Comment by Animats

1 year ago

It's time for a lawyer letter. See the Computer Fraud and Abuse Act prosecution guidelines.[1] In general, the US Justice Department will not consider any access to open servers that's not clearly an attack to be "unauthorized access". But,

"However, when authorizers later expressly revoke authorization—for example, through unambiguous written cease and desist communications that defendants receive and understand—the Department will consider defendants from that point onward not to be authorized."

So, you get a lawyer to write an "unambiguous cease and desist" letter. You have it delivered to Amazon by either registered mail or a process server, as recommended by the lawyer. Probably both, plus email.

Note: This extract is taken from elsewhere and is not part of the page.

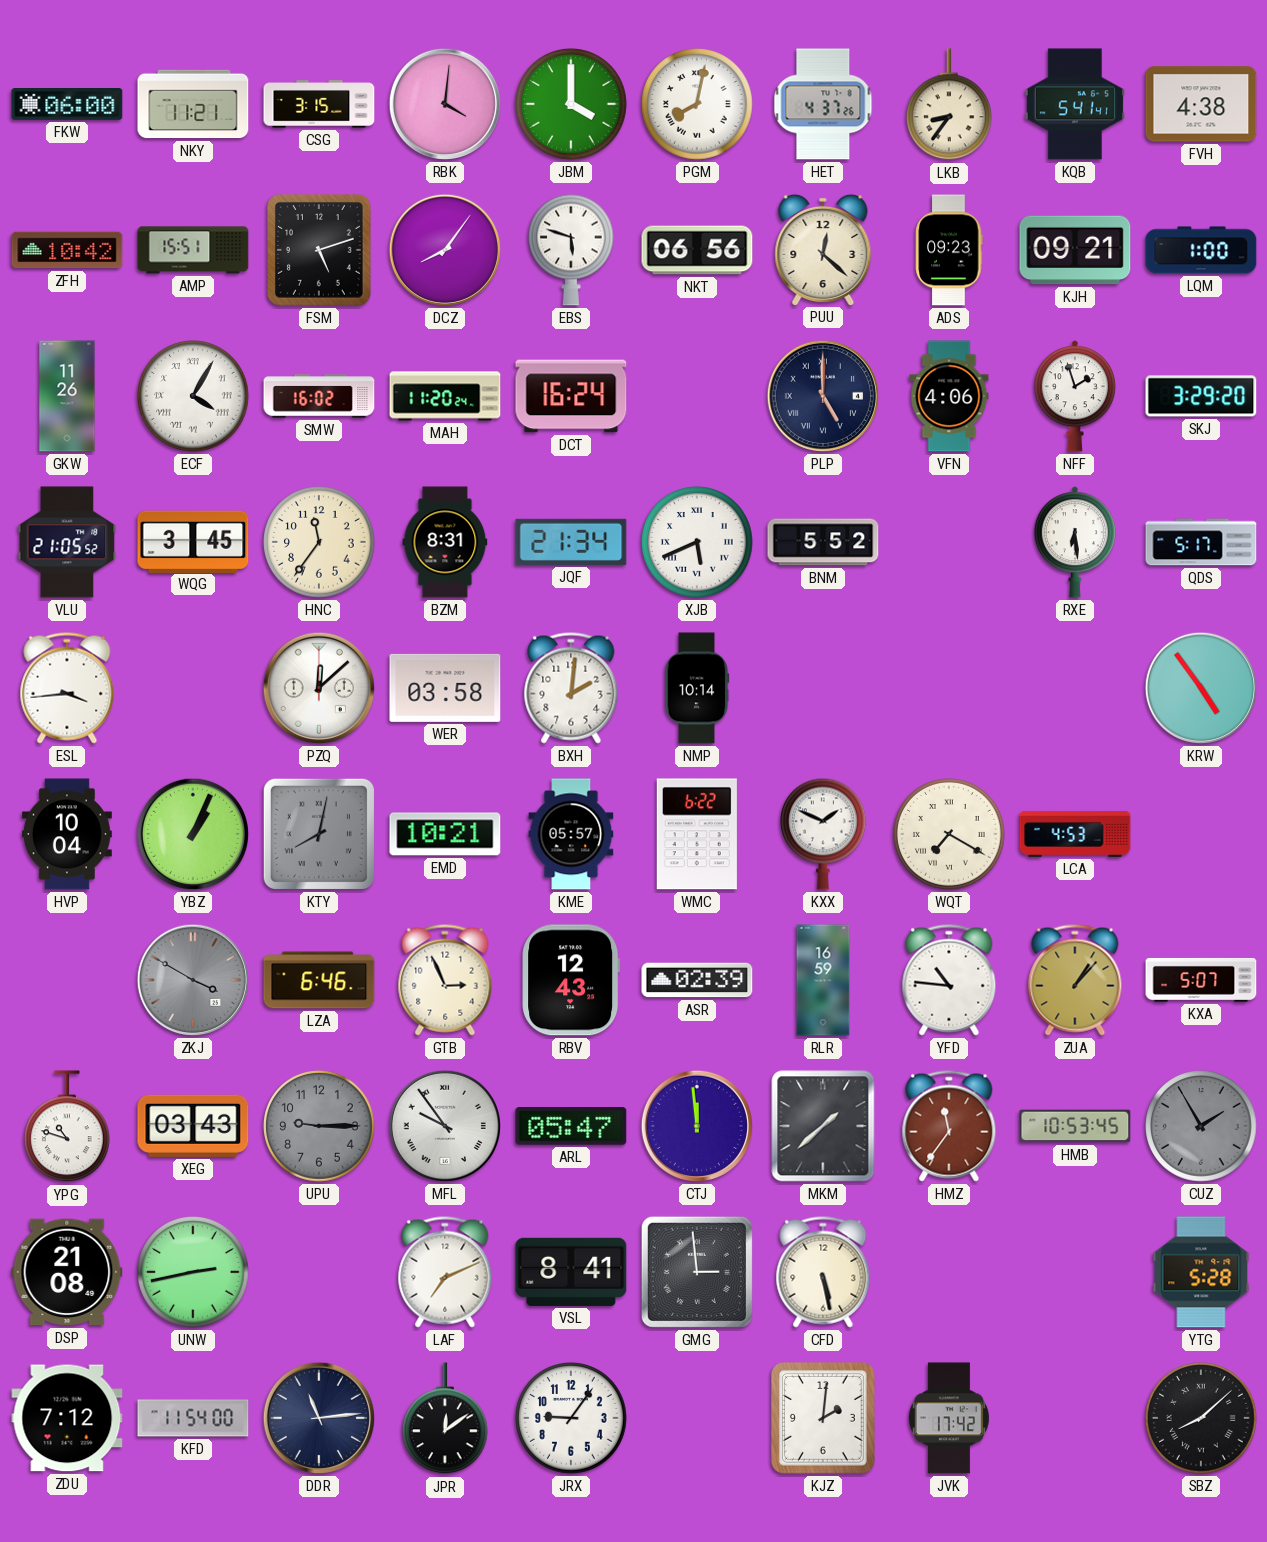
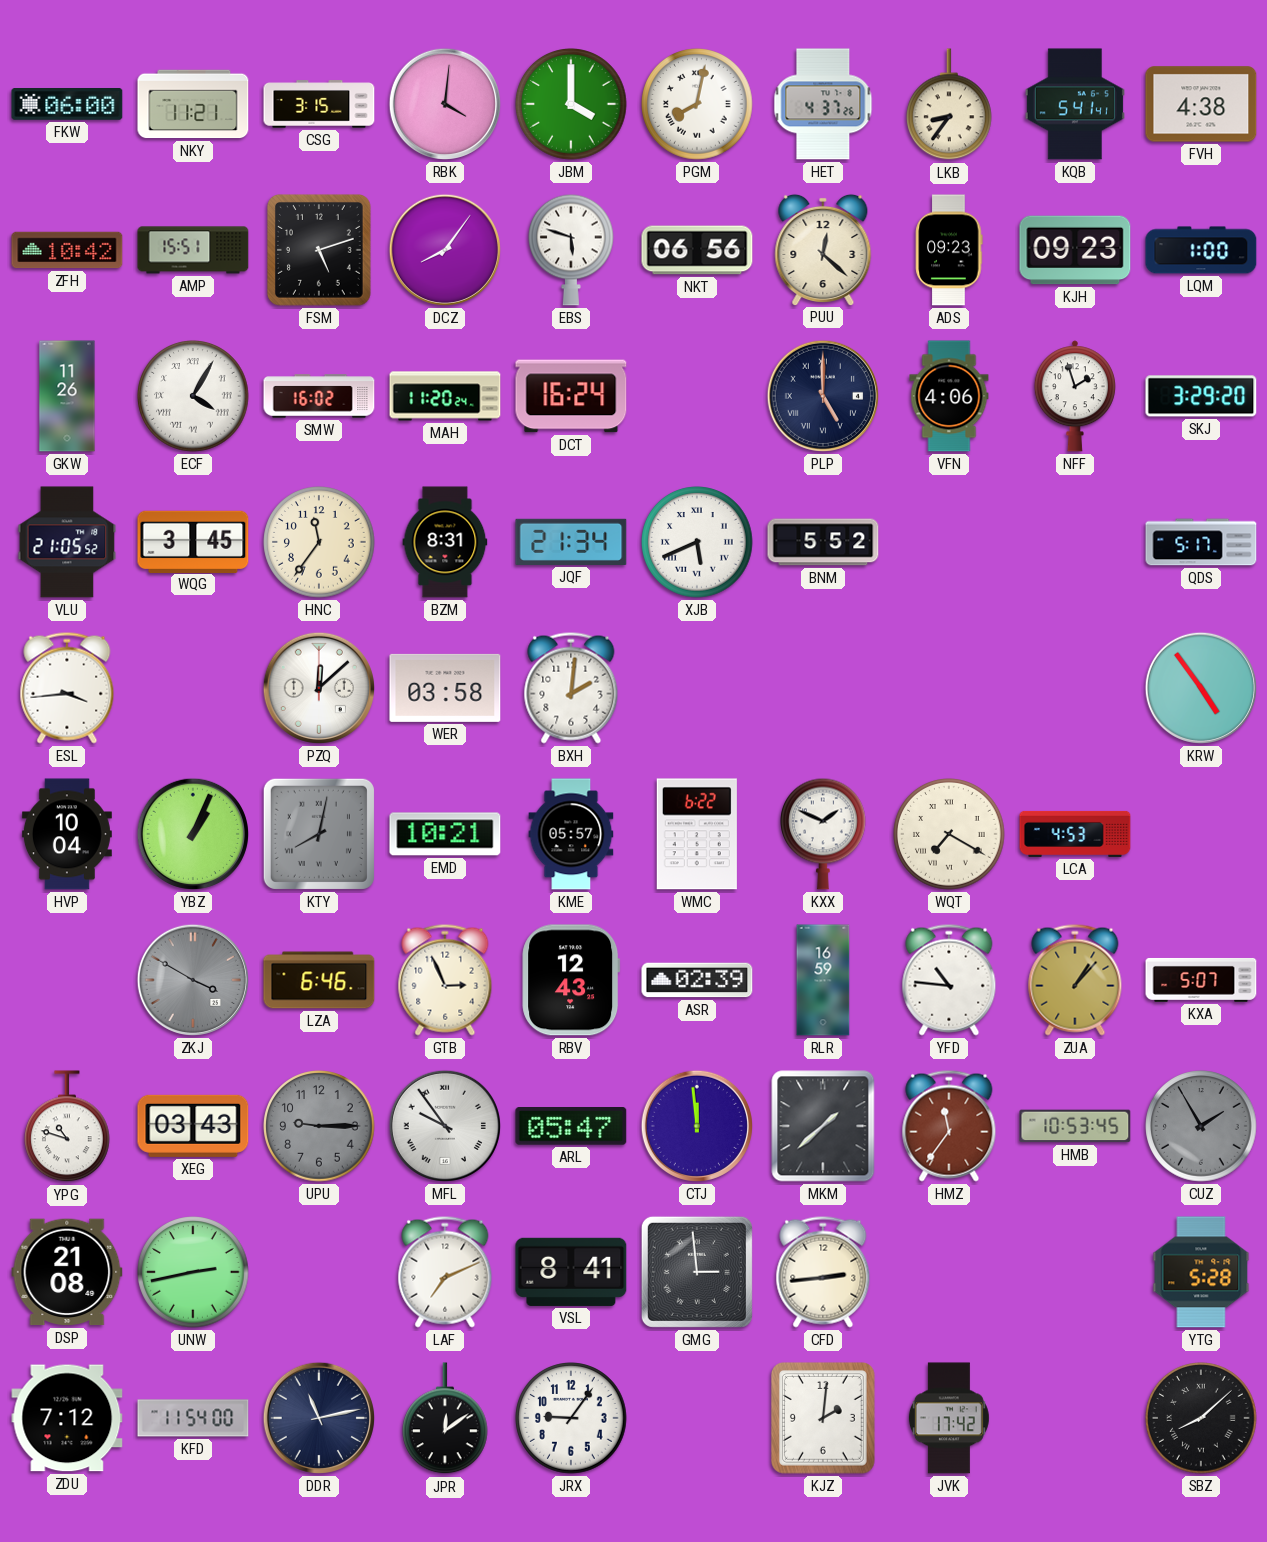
KJH: 09:21 -> 09:23
RXE: 6:29 -> none
NMP: 10:14 -> none
CFD: 5:28 -> 2:44
DDR: 11:14 -> 11:13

Then you wait and see if Amazon stops.

If they don't stop, you can file a criminal complaint. That will get Amazon's attention.

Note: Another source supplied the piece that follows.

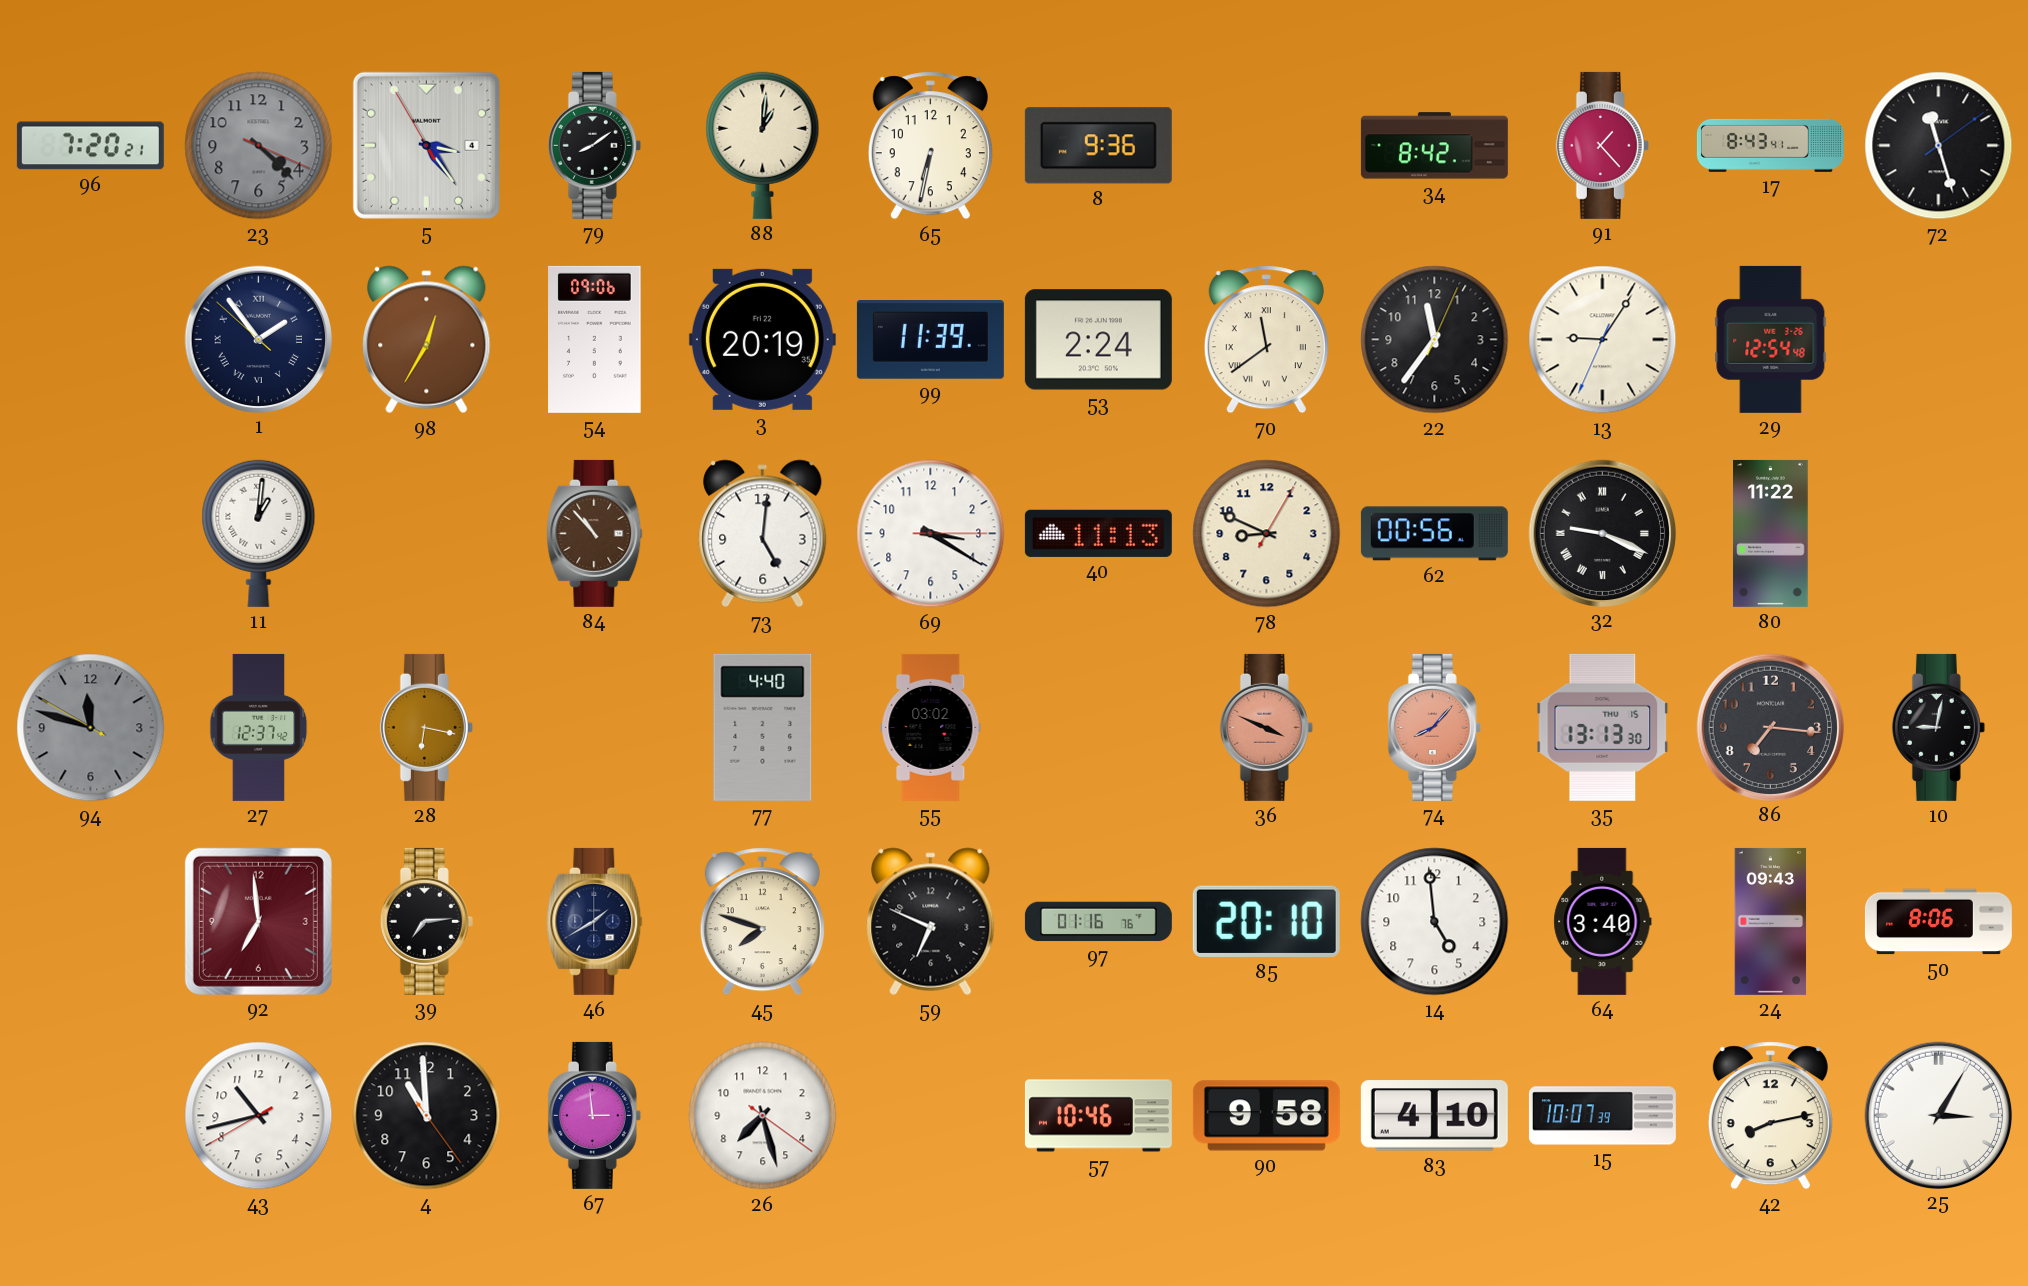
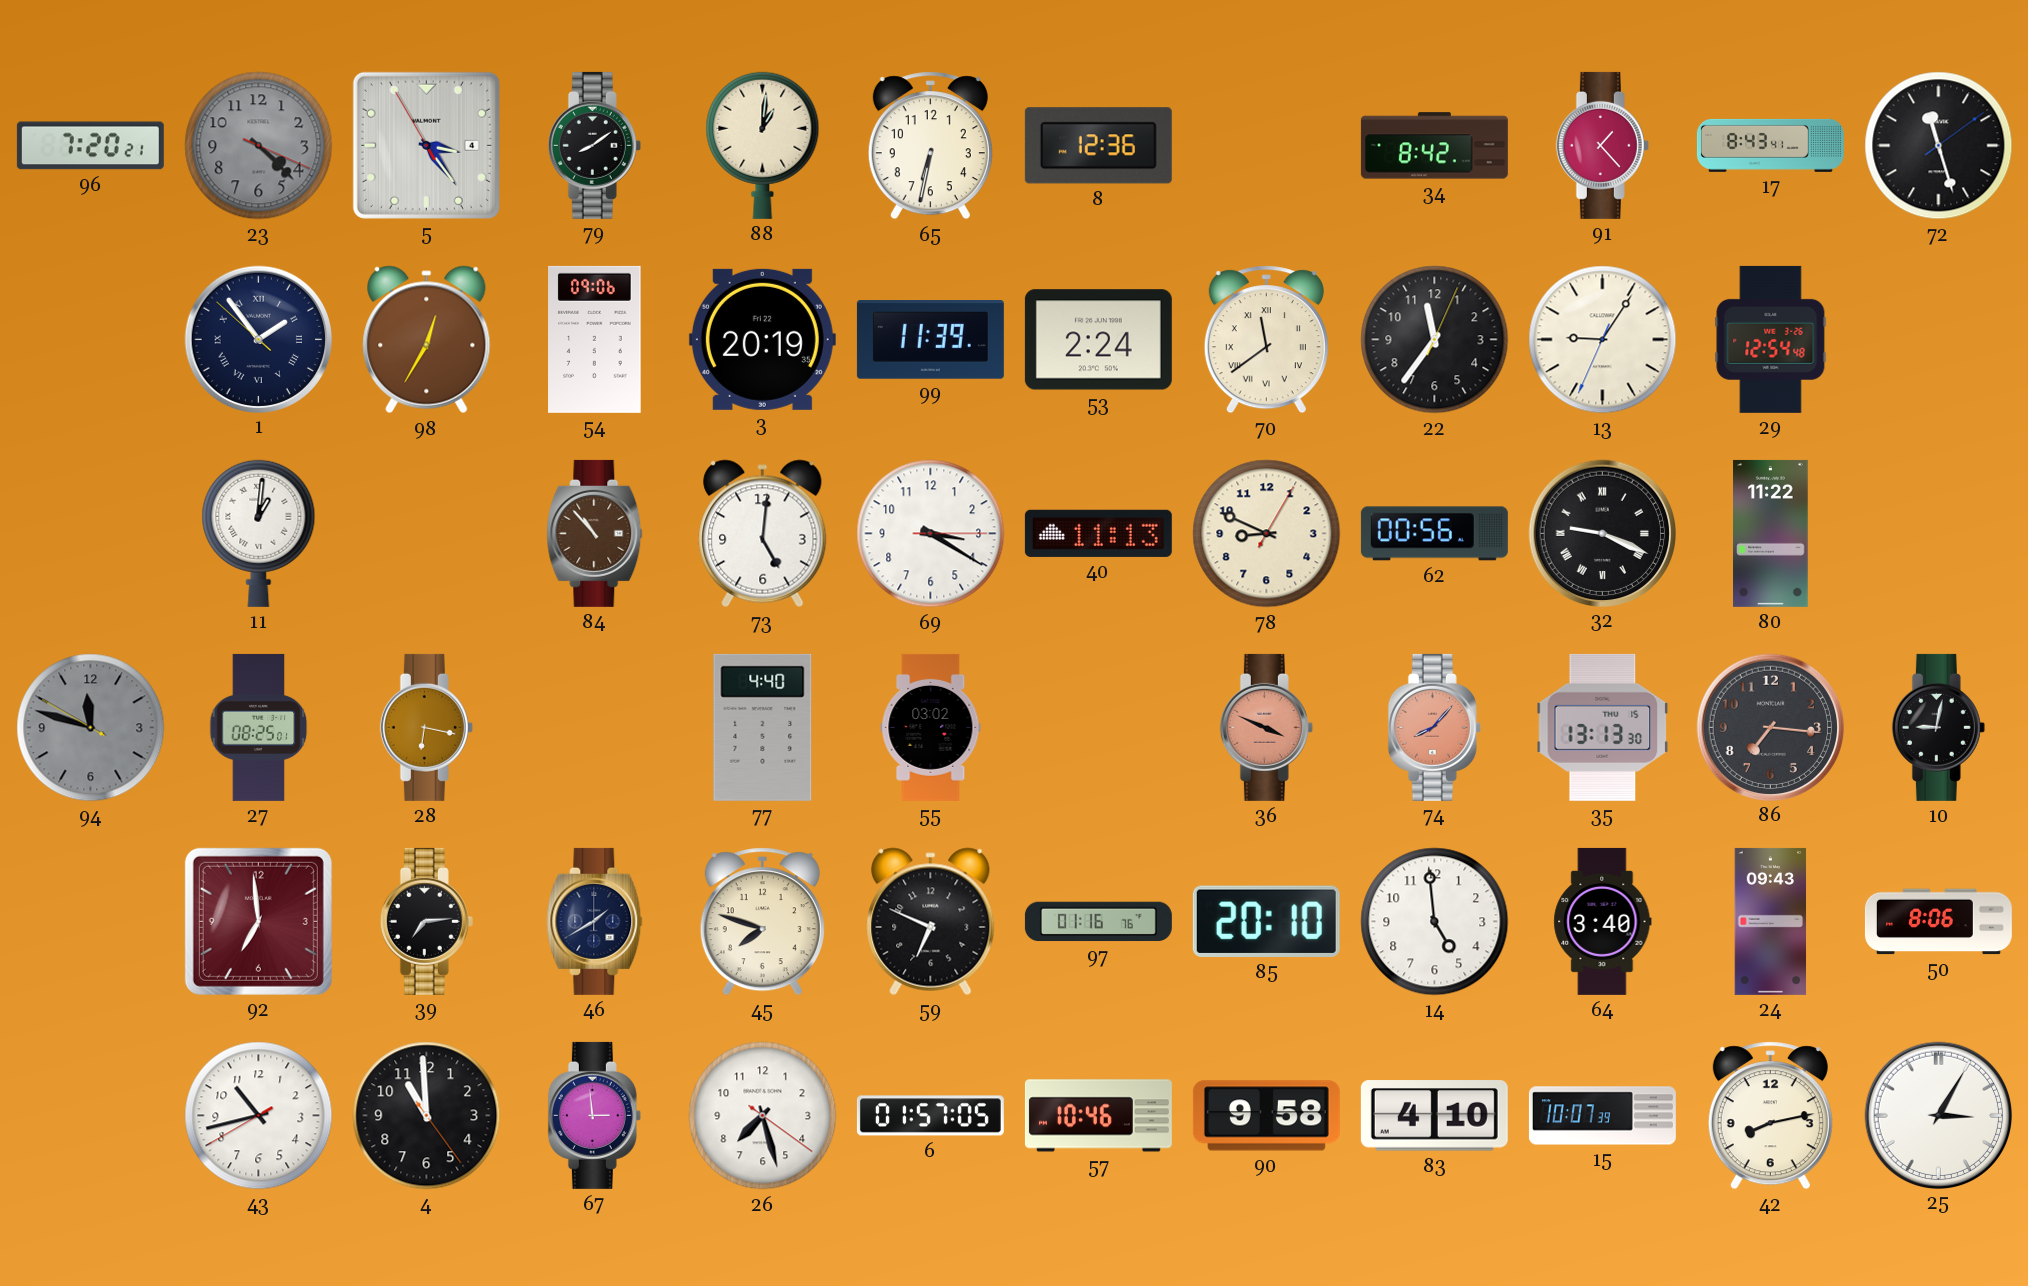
8: 9:36 -> 12:36
27: 12:37 -> 08:25
6: none -> 01:57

[1] https://www.justice.gov/jm/jm-9-48000-computer-fraud

19 comments

Animats

Aurornis 1 year ago

> Then you wait and see if Amazon stops.

That’s if the requests are actually coming from Amazon, which seems very unlikely given some of the details in the post (rotating user agents, residential IPs, seemingly not interpreting robots.txt). The Amazon bot should come from known Amazon IP ranges and respect robots.txt. An Amazon engineer confirmed it in another comment: https://news.ycombinator.com/item?id=42751729

The blog post mentions things like changing user agent strings, ignoring robots.txt, and residential IP blocks. If the only thing that matches Amazon is the “AmazonBot” User Agent string but not the IP ranges or behavior then lighting your money on fire would be just as effective as hiring a lawyer to write a letter to Amazon.

sigmoid10 1 year ago
I wonder how the author hasn't reached this conclusion. The official Amazon Crawler docs literally tell you how to distinguish between legit Amazonbots and malicious copycats via DNS lookup: https://developer.amazon.com/amazonbot
- YetAnotherNick 1 year ago
  
  Why would someone copycat amazonbot?
  
  1 reply →

xena 1 year ago

Honestly, I figure that being on the front page of Hacker News like this is more than shame enough to get a human from the common sense department to read and respond to the email I sent politely asking them to stop scraping my git server. If I don't get a response by next Tuesday, I'm getting a lawyer to write a formal cease and desist letter.

Aurornis 1 year ago

Someone from Amazon already responded: https://news.ycombinator.com/item?id=42751729
> If I don't get a response by next Tuesday, I'm getting a lawyer to write a formal cease and desist letter.
Given the details, I wouldn’t waste your money on lawyers unless you have some information other than the user agent string.
gazchop 1 year ago

No one gives a fuck in this industry until someone turns up with bigger lawyers. This is behaviour which is written off with no ethical concerns as ok until that bigger fish comes along.
Really puts me off it.
amarcheschi 1 year ago

It's computer science, nothing changes on corpo side until they get a lawyer letter.
And even then, it's probably not going to be easy
DrBenCarson 1 year ago
Lol you really think an ephemeral HN ranking will make change?
- JadeNB 1 year ago
  
  It did yesterday!
  https://news.ycombinator.com/item?id=42740516
- usefulcat 1 year ago
  
  It's not unheard of. But neither would I count on it.
- xena 1 year ago
  
  There's only one way to find out!

Reason077 1 year ago

Do we need a "robots must respect robots.txt" law?

genter 1 year ago

Corporations expect average people to read and abide by a ten thousand line EULA, yet it's too much work for them to respect a trivially parseable text file.
WhyNotHugo 1 year ago
If we did, bot authors would comply by just changing their User-Agent to something different that’s not expressly forbidden.
(Disallowing * isn’t usually an option since it makes you disappear from search engines).
- danaris 1 year ago
  
  Any such law would absolutely have to include a requirement that all bots use at least some common element in their User-Agent strings to identify themselves as bots.

aitchnyu 1 year ago

Whats a process server in this context?

andreareina 1 year ago

Someone who delivers notice of legal stuff, to provide proof that so-and-so did receive these documents.